Re: Ortho Cameras

Linas Vepstas (linas@innerdoor.austin.ibm.com)
Mon, 17 Oct 1994 13:03:47 -0500


Hi Gavin,

>From: "Gavin Bell" <gavin@krypton.engr.sgi.com>
>Date: Fri, 14 Oct 1994 18:03:43 -0700
>Subject: Re: Ortho Cameras
>
>I don't like the reference point / lookat point / view plane normal
>model because it makes it hard to treat cameras like other objects for
>animation purposes.
>
>Consider moving the viewer through space. With the "textbook" view
>model, that involves changing both the reference point and the lookat
>point.

Just as hard as animating a cylinder. Somehow, you have to change
the locations of both ends of the cylinder. (Or the cylinder "origin",
the cylinder "direction", and the cylinder "length". And lets not
forget the radius. God forbid its a truncated cone, with a radius
at each end.)

I don't buy that argument.

>Rotating the camera about the eyepoint is just as bad,
>requiring changing the lookat point and the view plane normal.

That's easy! Don't do that! Treat the camera as a rigid object.

Here's what I mean: Consider the cylinder again. There are
two coordinate models for it. One is "floppy": I specify each
endpoint as a 3D point, independently. If you animate it, there
is some chance that you will change the distance between the endpoints,
and so the cylinder will grow & shrink in length. It'll look rubbery.

There is also the "rigid" coordinate model: you specify the cylinder
origin and direction. The length won't "accidentally" change, the
cylinder will behave more like an ordinary physical rod.

If you treat the camera as a rigid object, instead of all these
floppy normals and points, you won't have any problem moving it
around.

>With Inventor's model, a camera has a position and orientation; to move
>or rotate the camera you only have to change one value.

Gee, I wrote the above before I read this sentance.
Yes. This is exactly what I mean. This is true for both camera models,
not just for Inventor.

>Even nicer, code to animate a translation or rotation can be directly
>plugged into a cameras position or orientation field.

I was suggesting that you replace the opening angle parameter with
a screen width & height. I didn't say "throw out position & orientation".

>Assuming you're willing to give up the flexibility of a view plane
>normal for ease of use

You are not giving up ease of use !!! You are getting it !!

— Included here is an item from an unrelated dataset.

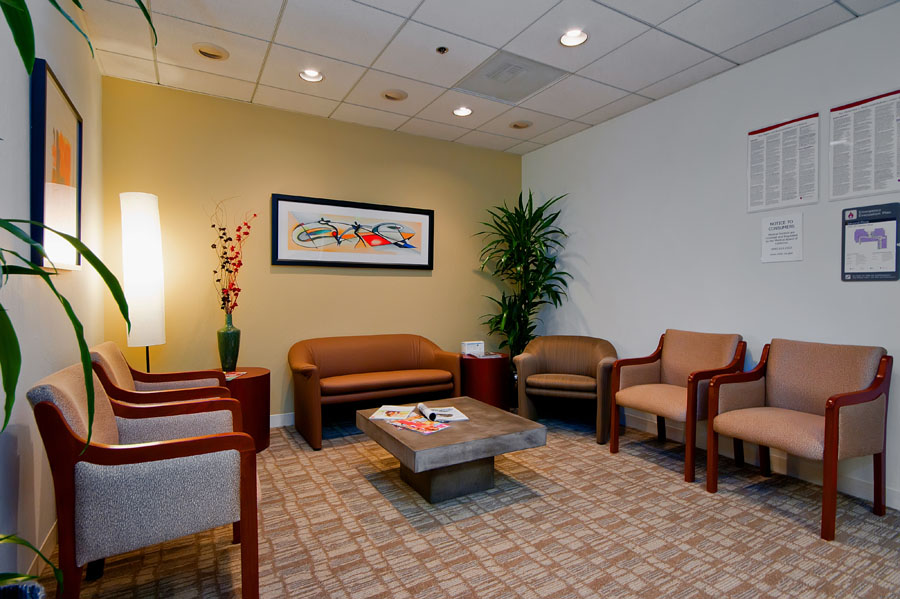 At what (x,y) coordinates should I click in order to perform the action: click on plant. Please return your answer as a coordinate pair (x, y). The width and height of the screenshot is (900, 599). Looking at the image, I should click on (7, 360). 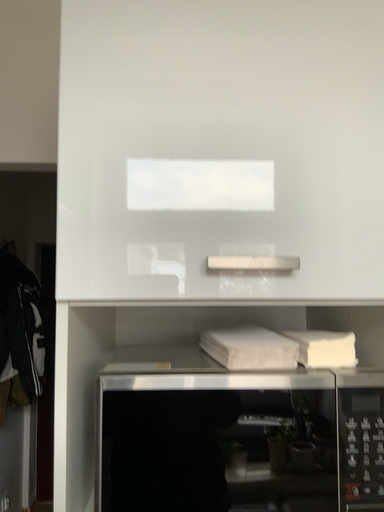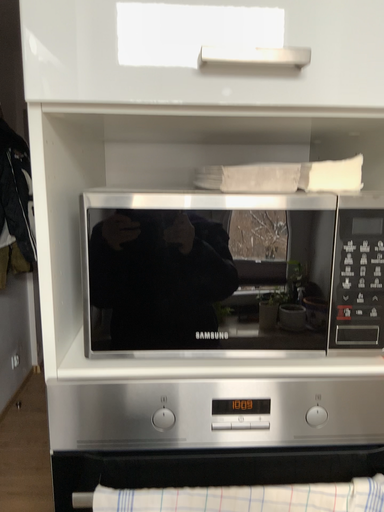 Question: How did the camera likely rotate when shooting the video?

Choices:
 (A) rotated upward
 (B) rotated downward

Answer: (B) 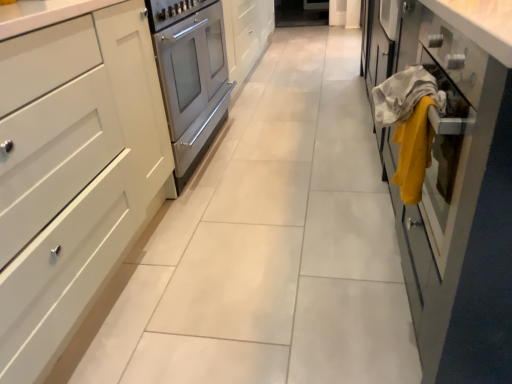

to use than the simple-minded one. You aim it, and you shoot. With the
simple minded camera, you fiddle with rotations & translations (ahh,
lesseee, to point it that-a-way, I gotta rotate around this axis -- no,
that axis, and, ahh, translate backwards a little, oops forwards, and
lessee, the opening angle is just a little too big...) Yuck. I went
through that for years until I "discovered" PHIGS style cameras.

> (I've never used non-perpendicular projections,

The standard demo is the split screen demo -- where scwartzenegger
walks behind a screen and turns into a wire-frame stick figure.

You draw the scene once with gouraud shaded polygons, then set
up the camera, and again with wire-frame. (You also have to set
up the clip planes as well).

>except for when doing stereo viewing, and stereo viewing should be
>hidden from an author of a VRML document),

Yes.

> that just leaves two ways of
>specifying the 'zoom' for the camera:
>
>-- width and/or height at the "screen" (focalDistance, to me) plane
>-- horizontal and/or vertical field of view
>
>It is trivial to convert between these; a VRML implementation could
>certainly store the information in the camera either way. So the
>question is really which is easier for a person writing VRML files to
>understand.
>
>And I claim that it is easier to understand the concept of
>field-of-view angle, because it is independent of the focal distance.
> With the field-of-view + focalDistance model, I can just say:
>PerspectiveCamera {
> position 10 10 10
> focalDistance 100
>}
>... and get a camera at 10,10,10 with a reasonable (default) field of
>view and tell the browser the object of interest is 100 units in front
>of me.

What's the point of focal distance (in your model) ??
What does it do?

>With a focalDistance + screenHeight model, I would have to:
>PerspectiveCamera {
> position 10 10 10
> focalDistance 100
> screenHeight ???something???
>}
>... respecify the screenHeight every time I specified a new
>focalDistance.

Jeez. Play fair. What's wrong with "A reasonable (default)
screen height"? Heck, I could claim that

Perspective Camera {
...
FieldOfView ?????something????
}

but I'm not sure what the point of that would be.